Exercise directions - This exercise calls for an exact transcription. Set down every record below.

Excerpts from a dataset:
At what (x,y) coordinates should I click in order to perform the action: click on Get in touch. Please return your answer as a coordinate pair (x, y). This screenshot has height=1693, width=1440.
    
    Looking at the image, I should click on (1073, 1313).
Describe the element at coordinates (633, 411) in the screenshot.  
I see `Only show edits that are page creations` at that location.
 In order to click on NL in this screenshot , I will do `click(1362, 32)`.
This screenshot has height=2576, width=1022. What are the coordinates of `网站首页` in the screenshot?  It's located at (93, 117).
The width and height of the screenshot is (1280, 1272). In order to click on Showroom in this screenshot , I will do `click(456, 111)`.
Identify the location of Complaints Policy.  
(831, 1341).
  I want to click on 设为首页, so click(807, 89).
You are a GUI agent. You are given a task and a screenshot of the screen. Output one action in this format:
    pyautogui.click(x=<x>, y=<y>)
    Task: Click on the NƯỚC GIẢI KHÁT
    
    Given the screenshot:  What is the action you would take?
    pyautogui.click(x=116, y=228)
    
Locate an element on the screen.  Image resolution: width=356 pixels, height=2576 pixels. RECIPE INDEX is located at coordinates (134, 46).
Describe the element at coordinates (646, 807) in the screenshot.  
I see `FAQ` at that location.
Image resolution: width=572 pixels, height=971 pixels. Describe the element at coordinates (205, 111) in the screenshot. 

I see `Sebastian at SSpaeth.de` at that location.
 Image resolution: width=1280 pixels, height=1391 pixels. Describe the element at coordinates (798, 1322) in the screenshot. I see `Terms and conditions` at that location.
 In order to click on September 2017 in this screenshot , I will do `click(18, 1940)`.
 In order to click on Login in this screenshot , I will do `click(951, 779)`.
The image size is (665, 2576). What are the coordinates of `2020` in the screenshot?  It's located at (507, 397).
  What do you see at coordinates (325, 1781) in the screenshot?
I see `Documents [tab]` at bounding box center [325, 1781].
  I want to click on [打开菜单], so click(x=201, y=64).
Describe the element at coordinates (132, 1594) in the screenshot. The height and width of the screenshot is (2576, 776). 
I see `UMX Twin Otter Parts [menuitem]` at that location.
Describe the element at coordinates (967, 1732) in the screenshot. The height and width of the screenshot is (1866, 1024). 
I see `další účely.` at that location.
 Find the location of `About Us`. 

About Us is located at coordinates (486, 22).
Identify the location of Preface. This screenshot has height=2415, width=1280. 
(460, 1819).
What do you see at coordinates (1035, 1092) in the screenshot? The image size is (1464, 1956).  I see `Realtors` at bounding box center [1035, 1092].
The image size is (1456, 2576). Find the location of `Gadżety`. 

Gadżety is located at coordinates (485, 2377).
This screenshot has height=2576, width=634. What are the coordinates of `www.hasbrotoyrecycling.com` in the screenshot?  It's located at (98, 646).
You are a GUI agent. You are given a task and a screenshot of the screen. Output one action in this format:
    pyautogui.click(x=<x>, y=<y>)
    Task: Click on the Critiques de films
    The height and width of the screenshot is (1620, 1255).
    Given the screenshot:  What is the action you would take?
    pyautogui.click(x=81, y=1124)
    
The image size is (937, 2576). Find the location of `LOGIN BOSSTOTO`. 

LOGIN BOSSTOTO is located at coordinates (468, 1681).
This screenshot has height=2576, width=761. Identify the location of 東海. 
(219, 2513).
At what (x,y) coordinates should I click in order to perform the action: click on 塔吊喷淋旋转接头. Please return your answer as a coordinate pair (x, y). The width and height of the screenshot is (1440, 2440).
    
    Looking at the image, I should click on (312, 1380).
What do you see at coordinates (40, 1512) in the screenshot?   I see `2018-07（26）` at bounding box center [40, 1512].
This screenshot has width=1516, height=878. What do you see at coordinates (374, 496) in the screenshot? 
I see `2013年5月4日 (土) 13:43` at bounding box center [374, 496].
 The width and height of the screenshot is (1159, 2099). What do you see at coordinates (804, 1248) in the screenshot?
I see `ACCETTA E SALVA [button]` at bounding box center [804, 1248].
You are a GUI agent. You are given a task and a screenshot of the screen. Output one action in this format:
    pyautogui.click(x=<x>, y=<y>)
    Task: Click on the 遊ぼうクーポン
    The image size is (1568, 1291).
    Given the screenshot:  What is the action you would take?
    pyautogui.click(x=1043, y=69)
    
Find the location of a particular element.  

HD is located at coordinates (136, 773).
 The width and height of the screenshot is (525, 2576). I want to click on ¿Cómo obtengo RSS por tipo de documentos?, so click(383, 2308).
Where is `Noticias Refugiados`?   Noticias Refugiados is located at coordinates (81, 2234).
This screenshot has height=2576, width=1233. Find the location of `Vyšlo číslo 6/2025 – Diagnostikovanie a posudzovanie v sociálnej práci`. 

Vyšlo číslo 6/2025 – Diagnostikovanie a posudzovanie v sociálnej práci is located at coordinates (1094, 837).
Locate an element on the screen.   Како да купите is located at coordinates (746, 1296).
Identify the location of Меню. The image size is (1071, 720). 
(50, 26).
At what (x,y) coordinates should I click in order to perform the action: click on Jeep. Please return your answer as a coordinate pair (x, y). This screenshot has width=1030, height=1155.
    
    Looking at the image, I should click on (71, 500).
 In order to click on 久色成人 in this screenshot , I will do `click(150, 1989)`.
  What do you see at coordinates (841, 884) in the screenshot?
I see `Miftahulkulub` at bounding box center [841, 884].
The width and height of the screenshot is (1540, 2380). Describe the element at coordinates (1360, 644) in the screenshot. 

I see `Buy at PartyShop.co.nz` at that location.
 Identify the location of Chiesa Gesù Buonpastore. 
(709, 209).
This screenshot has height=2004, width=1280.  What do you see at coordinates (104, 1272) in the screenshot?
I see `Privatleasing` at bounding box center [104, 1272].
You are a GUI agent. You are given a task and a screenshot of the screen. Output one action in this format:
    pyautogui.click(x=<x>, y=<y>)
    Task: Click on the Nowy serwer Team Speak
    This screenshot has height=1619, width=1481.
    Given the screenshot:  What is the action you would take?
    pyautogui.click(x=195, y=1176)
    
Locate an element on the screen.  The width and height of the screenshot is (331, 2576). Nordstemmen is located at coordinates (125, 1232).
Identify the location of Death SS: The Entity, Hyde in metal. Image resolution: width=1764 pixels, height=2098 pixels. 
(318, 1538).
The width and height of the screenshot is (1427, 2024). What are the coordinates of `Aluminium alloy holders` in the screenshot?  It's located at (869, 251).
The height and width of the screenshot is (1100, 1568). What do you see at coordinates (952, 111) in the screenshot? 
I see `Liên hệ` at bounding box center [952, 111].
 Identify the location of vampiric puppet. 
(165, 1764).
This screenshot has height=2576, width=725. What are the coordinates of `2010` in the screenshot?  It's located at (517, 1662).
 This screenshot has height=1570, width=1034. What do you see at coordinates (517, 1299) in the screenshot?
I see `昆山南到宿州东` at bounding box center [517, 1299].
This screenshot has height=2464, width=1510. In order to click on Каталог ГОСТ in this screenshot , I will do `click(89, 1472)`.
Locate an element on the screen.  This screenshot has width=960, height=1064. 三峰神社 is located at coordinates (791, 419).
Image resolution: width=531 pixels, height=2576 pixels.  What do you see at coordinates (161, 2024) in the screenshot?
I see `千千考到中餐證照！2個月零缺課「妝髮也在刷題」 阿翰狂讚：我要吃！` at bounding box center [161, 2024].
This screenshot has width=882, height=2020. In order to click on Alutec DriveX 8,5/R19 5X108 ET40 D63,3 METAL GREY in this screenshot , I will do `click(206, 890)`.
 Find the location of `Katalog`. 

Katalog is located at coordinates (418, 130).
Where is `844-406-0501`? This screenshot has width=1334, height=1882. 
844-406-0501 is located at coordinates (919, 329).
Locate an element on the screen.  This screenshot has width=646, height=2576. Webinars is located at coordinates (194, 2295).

Task solution -
At what (x,y) coordinates should I click in order to perform the action: click on Get in touch. Please return your answer as a coordinate pair (x, y). This screenshot has height=1693, width=1440.
    
    Looking at the image, I should click on (1073, 1313).
Describe the element at coordinates (633, 411) in the screenshot.  
I see `Only show edits that are page creations` at that location.
 In order to click on NL in this screenshot , I will do `click(1362, 32)`.
This screenshot has height=2576, width=1022. What are the coordinates of `网站首页` in the screenshot?  It's located at (93, 117).
The width and height of the screenshot is (1280, 1272). In order to click on Showroom in this screenshot , I will do `click(456, 111)`.
Identify the location of Complaints Policy.  
(831, 1341).
  I want to click on 设为首页, so click(807, 89).
You are a GUI agent. You are given a task and a screenshot of the screen. Output one action in this format:
    pyautogui.click(x=<x>, y=<y>)
    Task: Click on the NƯỚC GIẢI KHÁT
    
    Given the screenshot:  What is the action you would take?
    pyautogui.click(x=116, y=228)
    
Locate an element on the screen.  Image resolution: width=356 pixels, height=2576 pixels. RECIPE INDEX is located at coordinates (134, 46).
Describe the element at coordinates (646, 807) in the screenshot.  
I see `FAQ` at that location.
Image resolution: width=572 pixels, height=971 pixels. Describe the element at coordinates (205, 111) in the screenshot. 

I see `Sebastian at SSpaeth.de` at that location.
 Image resolution: width=1280 pixels, height=1391 pixels. Describe the element at coordinates (798, 1322) in the screenshot. I see `Terms and conditions` at that location.
 In order to click on September 2017 in this screenshot , I will do `click(18, 1940)`.
 In order to click on Login in this screenshot , I will do `click(951, 779)`.
The image size is (665, 2576). What are the coordinates of `2020` in the screenshot?  It's located at (507, 397).
  What do you see at coordinates (325, 1781) in the screenshot?
I see `Documents [tab]` at bounding box center [325, 1781].
  I want to click on [打开菜单], so click(x=201, y=64).
Describe the element at coordinates (132, 1594) in the screenshot. The height and width of the screenshot is (2576, 776). 
I see `UMX Twin Otter Parts [menuitem]` at that location.
Describe the element at coordinates (967, 1732) in the screenshot. The height and width of the screenshot is (1866, 1024). 
I see `další účely.` at that location.
 Find the location of `About Us`. 

About Us is located at coordinates (486, 22).
Identify the location of Preface. This screenshot has height=2415, width=1280. 
(460, 1819).
What do you see at coordinates (1035, 1092) in the screenshot? The image size is (1464, 1956).  I see `Realtors` at bounding box center [1035, 1092].
The image size is (1456, 2576). Find the location of `Gadżety`. 

Gadżety is located at coordinates (485, 2377).
This screenshot has height=2576, width=634. What are the coordinates of `www.hasbrotoyrecycling.com` in the screenshot?  It's located at (98, 646).
You are a GUI agent. You are given a task and a screenshot of the screen. Output one action in this format:
    pyautogui.click(x=<x>, y=<y>)
    Task: Click on the Critiques de films
    The height and width of the screenshot is (1620, 1255).
    Given the screenshot:  What is the action you would take?
    pyautogui.click(x=81, y=1124)
    
The image size is (937, 2576). Find the location of `LOGIN BOSSTOTO`. 

LOGIN BOSSTOTO is located at coordinates (468, 1681).
This screenshot has height=2576, width=761. Identify the location of 東海. 
(219, 2513).
At what (x,y) coordinates should I click in order to perform the action: click on 塔吊喷淋旋转接头. Please return your answer as a coordinate pair (x, y). The width and height of the screenshot is (1440, 2440).
    
    Looking at the image, I should click on (312, 1380).
What do you see at coordinates (40, 1512) in the screenshot?   I see `2018-07（26）` at bounding box center [40, 1512].
This screenshot has width=1516, height=878. What do you see at coordinates (374, 496) in the screenshot? 
I see `2013年5月4日 (土) 13:43` at bounding box center [374, 496].
 The width and height of the screenshot is (1159, 2099). What do you see at coordinates (804, 1248) in the screenshot?
I see `ACCETTA E SALVA [button]` at bounding box center [804, 1248].
You are a GUI agent. You are given a task and a screenshot of the screen. Output one action in this format:
    pyautogui.click(x=<x>, y=<y>)
    Task: Click on the 遊ぼうクーポン
    The image size is (1568, 1291).
    Given the screenshot:  What is the action you would take?
    pyautogui.click(x=1043, y=69)
    
Find the location of a particular element.  

HD is located at coordinates (136, 773).
 The width and height of the screenshot is (525, 2576). I want to click on ¿Cómo obtengo RSS por tipo de documentos?, so click(383, 2308).
Where is `Noticias Refugiados`?   Noticias Refugiados is located at coordinates (81, 2234).
This screenshot has height=2576, width=1233. Find the location of `Vyšlo číslo 6/2025 – Diagnostikovanie a posudzovanie v sociálnej práci`. 

Vyšlo číslo 6/2025 – Diagnostikovanie a posudzovanie v sociálnej práci is located at coordinates (1094, 837).
Locate an element on the screen.   Како да купите is located at coordinates (746, 1296).
Identify the location of Меню. The image size is (1071, 720). 
(50, 26).
At what (x,y) coordinates should I click in order to perform the action: click on Jeep. Please return your answer as a coordinate pair (x, y). This screenshot has width=1030, height=1155.
    
    Looking at the image, I should click on (71, 500).
 In order to click on 久色成人 in this screenshot , I will do `click(150, 1989)`.
  What do you see at coordinates (841, 884) in the screenshot?
I see `Miftahulkulub` at bounding box center [841, 884].
The width and height of the screenshot is (1540, 2380). Describe the element at coordinates (1360, 644) in the screenshot. 

I see `Buy at PartyShop.co.nz` at that location.
 Identify the location of Chiesa Gesù Buonpastore. 
(709, 209).
This screenshot has height=2004, width=1280.  What do you see at coordinates (104, 1272) in the screenshot?
I see `Privatleasing` at bounding box center [104, 1272].
You are a GUI agent. You are given a task and a screenshot of the screen. Output one action in this format:
    pyautogui.click(x=<x>, y=<y>)
    Task: Click on the Nowy serwer Team Speak
    This screenshot has height=1619, width=1481.
    Given the screenshot:  What is the action you would take?
    pyautogui.click(x=195, y=1176)
    
Locate an element on the screen.  The width and height of the screenshot is (331, 2576). Nordstemmen is located at coordinates (125, 1232).
Identify the location of Death SS: The Entity, Hyde in metal. Image resolution: width=1764 pixels, height=2098 pixels. 
(318, 1538).
The width and height of the screenshot is (1427, 2024). What are the coordinates of `Aluminium alloy holders` in the screenshot?  It's located at (869, 251).
The height and width of the screenshot is (1100, 1568). What do you see at coordinates (952, 111) in the screenshot? 
I see `Liên hệ` at bounding box center [952, 111].
 Identify the location of vampiric puppet. 
(165, 1764).
This screenshot has height=2576, width=725. What are the coordinates of `2010` in the screenshot?  It's located at (517, 1662).
 This screenshot has height=1570, width=1034. What do you see at coordinates (517, 1299) in the screenshot?
I see `昆山南到宿州东` at bounding box center [517, 1299].
This screenshot has height=2464, width=1510. In order to click on Каталог ГОСТ in this screenshot , I will do `click(89, 1472)`.
Locate an element on the screen.  This screenshot has width=960, height=1064. 三峰神社 is located at coordinates (791, 419).
Image resolution: width=531 pixels, height=2576 pixels.  What do you see at coordinates (161, 2024) in the screenshot?
I see `千千考到中餐證照！2個月零缺課「妝髮也在刷題」 阿翰狂讚：我要吃！` at bounding box center [161, 2024].
This screenshot has width=882, height=2020. In order to click on Alutec DriveX 8,5/R19 5X108 ET40 D63,3 METAL GREY in this screenshot , I will do `click(206, 890)`.
 Find the location of `Katalog`. 

Katalog is located at coordinates (418, 130).
Where is `844-406-0501`? This screenshot has width=1334, height=1882. 
844-406-0501 is located at coordinates (919, 329).
Locate an element on the screen.  This screenshot has width=646, height=2576. Webinars is located at coordinates (194, 2295).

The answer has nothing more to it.